Esplanada, 33 graus
Esplanada neste dia de 33 graus. Jecas e tremoços em barda. Uma sombrinha e uma vista deslumbrante sobre o rio. A manhã vai correr célere e o tempo abrandará lá pela hora de almoço. Assim mesmo, lento. Hora e meia que mais irá parecer uma eternidade. E as jecas a escorrer rumo a um estômago quente, que as acolhe de tripas abertas! Um arroto após outro, entre duas idas ao WC, e eis que voltam à mesa, frescas como viçosas alfaces acabadas de colher pela madrugada. Louras, pretas, ruivas, venham elas que as nossas gargantas sequiosas dão-lhe seguimento. E quando olharmos em redor e tudo virmos a triplicar, sabemos que é hora de pedir uma última, aquela que nos vai deixar definitivamente a dormir!

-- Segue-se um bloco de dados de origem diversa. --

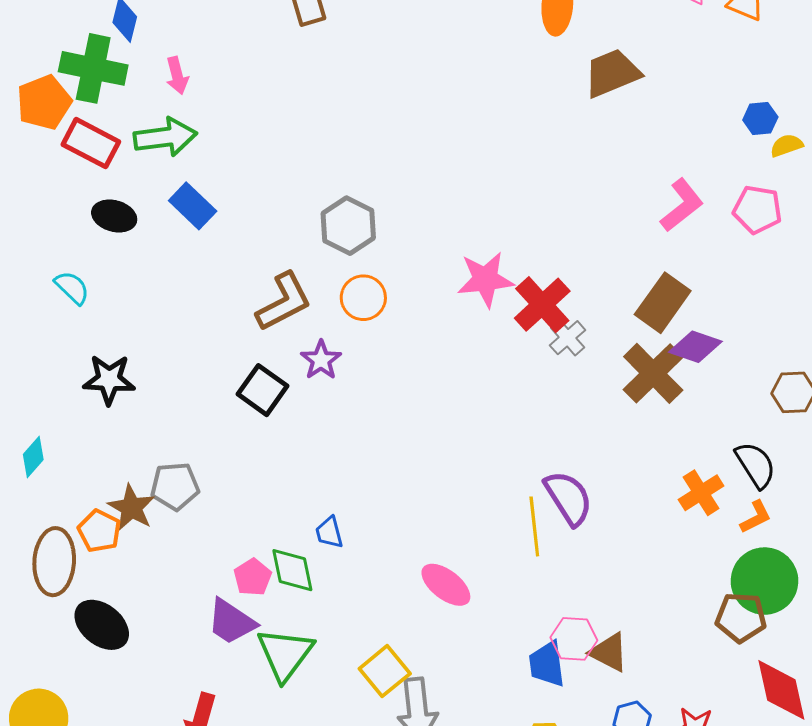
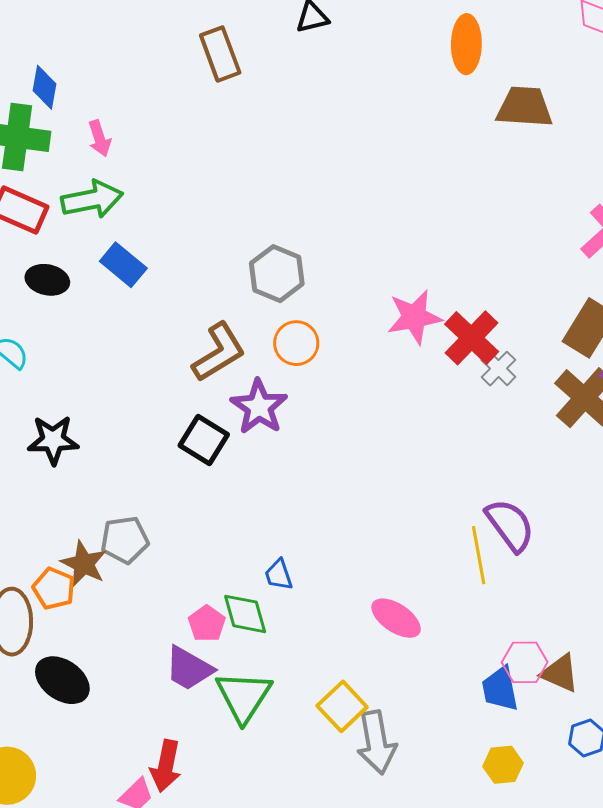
brown trapezoid: (612, 73) -> (524, 107), turned 30
purple star: (321, 360) -> (259, 407), size x1.4

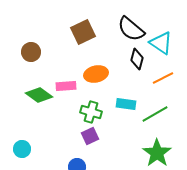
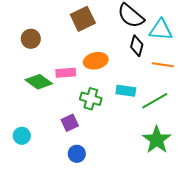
cyan triangle: (161, 43) -> (161, 30), turned -30
orange line: (163, 78) -> (163, 65), turned 35
purple square: (90, 136) -> (70, 123), moved

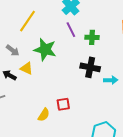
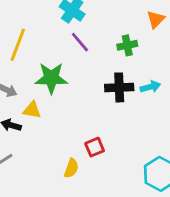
green cross: (92, 37) -> (127, 45), moved
cyan arrow: (111, 80) -> (150, 87), moved

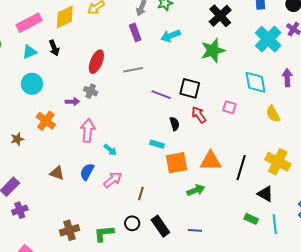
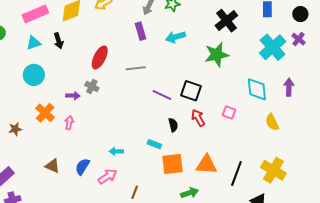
pink arrow: (88, 131) -> (69, 123), moved, size x0.6
cyan arrow: (110, 150) -> (116, 151), moved, turned 136

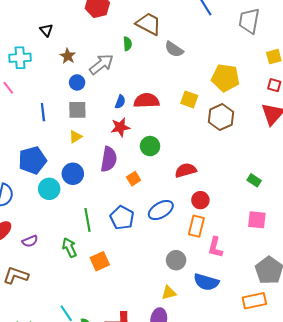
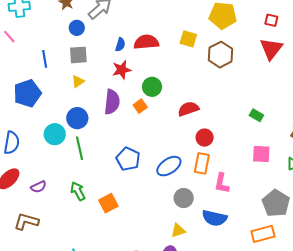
blue pentagon: (32, 160) -> (27, 93), moved
orange square: (134, 179) -> (140, 106), moved
blue ellipse: (161, 210) -> (169, 166), moved
green line: (88, 220) -> (80, 148), moved

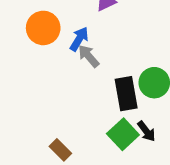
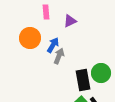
gray arrow: (89, 56) -> (59, 56), turned 63

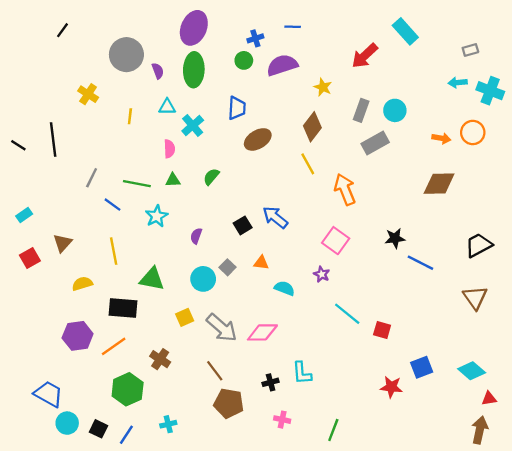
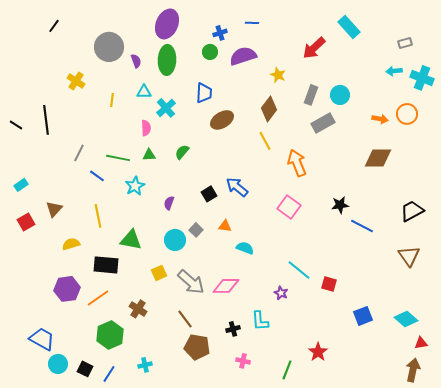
purple star: (322, 274) -> (281, 293), moved
red star: (391, 387) -> (318, 352), moved, turned 30

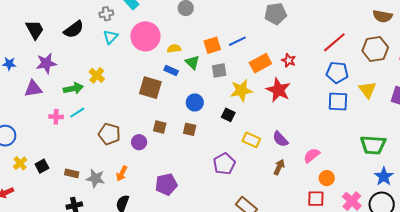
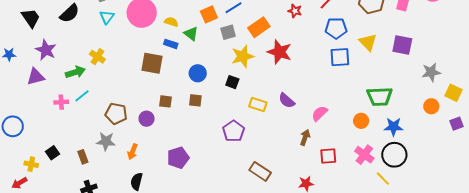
yellow semicircle: (174, 49) -> (171, 22), turned 32
red star: (289, 60) -> (295, 11), moved
purple star: (46, 63) -> (46, 50), turned -30
gray square: (219, 70) -> (228, 32), moved
yellow cross: (20, 163) -> (31, 164), moved, turned -32
brown arrow: (279, 167) -> (305, 137), moved
brown rectangle: (72, 173) -> (83, 157), turned 64
blue star: (384, 176) -> (394, 127), turned -30
gray star: (96, 178) -> (106, 141), moved
orange circle: (327, 178) -> (361, 121), moved

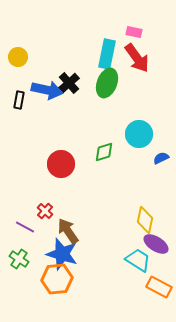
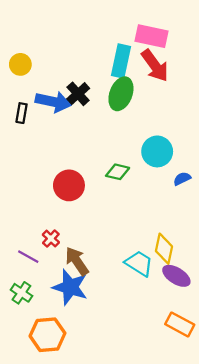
pink rectangle: (134, 32) -> (152, 36), size x1.8
green diamond: (104, 152) -> (118, 172), turned 30
cyan trapezoid: (138, 260) -> (139, 263), moved
orange hexagon: (57, 279) -> (47, 335), moved

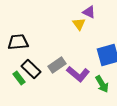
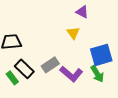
yellow triangle: (79, 24) -> (73, 33), moved
green arrow: (102, 84) -> (97, 74), moved

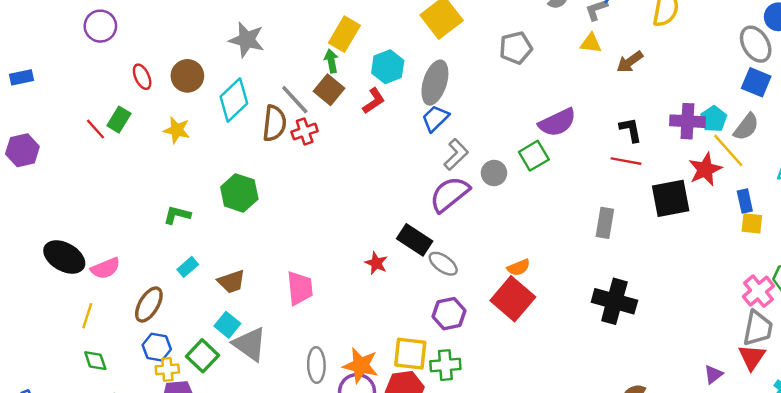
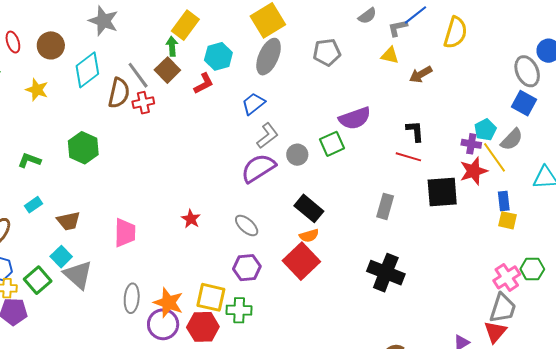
gray ellipse: (435, 83) -> (269, 57), moved
purple cross: (687, 121) -> (471, 144), moved, size x0.7
black rectangle: (415, 240) -> (309, 208), moved

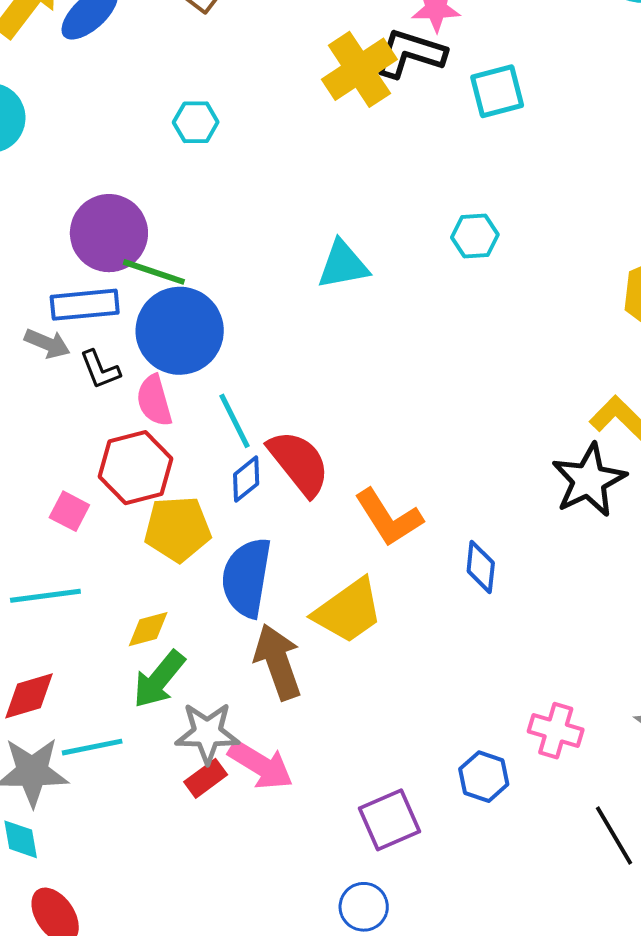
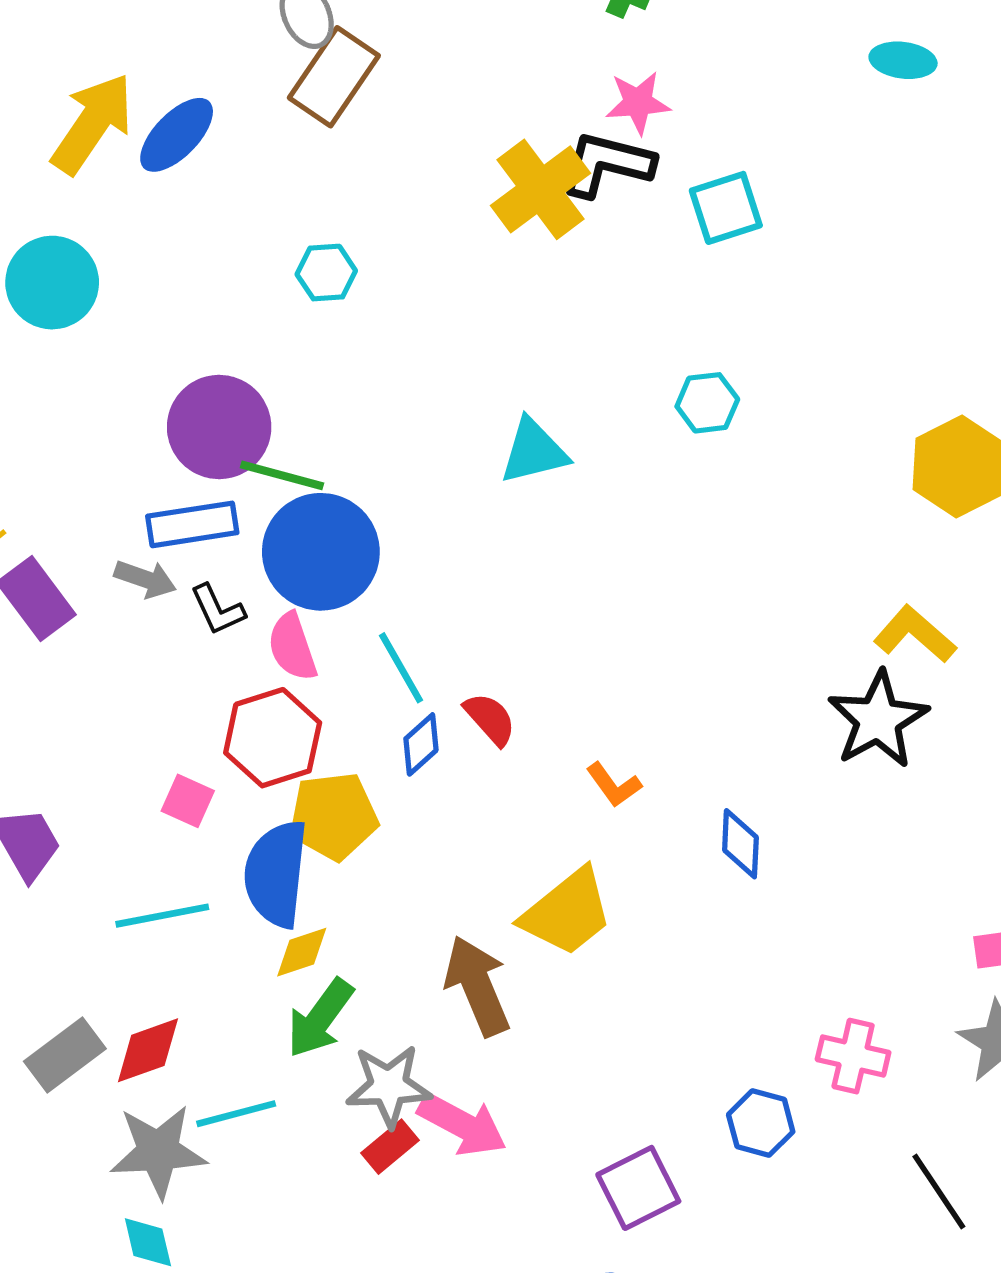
red semicircle: (299, 463) -> (490, 719), size x0.6
orange L-shape: (389, 518) -> (614, 785), size x0.6
blue semicircle: (247, 577) -> (276, 874), moved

... encontrando o seu amigo semimorto, logo abaixo do tampo da mesa, procede lentamente à sua reanimação, despejando-lhe lentamente o néctar da vida pelas goelas abaixo. Não mais o abandonaria, pois o seu estado era crítico e precisava de assistência constante, novamente ao interior.
Manda vir mais uma, aquela que o vai recompor. Ele reabre os olhos e vê, acreditando que as suas preces foram ouvidas. Gole após gole sorve com vigor cada gota daquela poção pronta a dar-lhe uma segunda oportunidade.
O néctar da vida que lentamente o revigora. E com esta se vai, definitivamente. Rumo a um coma que o faz pairar cinco centímetros acima do seu próprio estado físico. Sobrevoa a sua presença e olha-a sem surpresa. Sabe que vai para melhor, para a terra da eterna frescura. Não sem antes a sua mão cá fora lançar, para uma última dose de tremoços reclamar.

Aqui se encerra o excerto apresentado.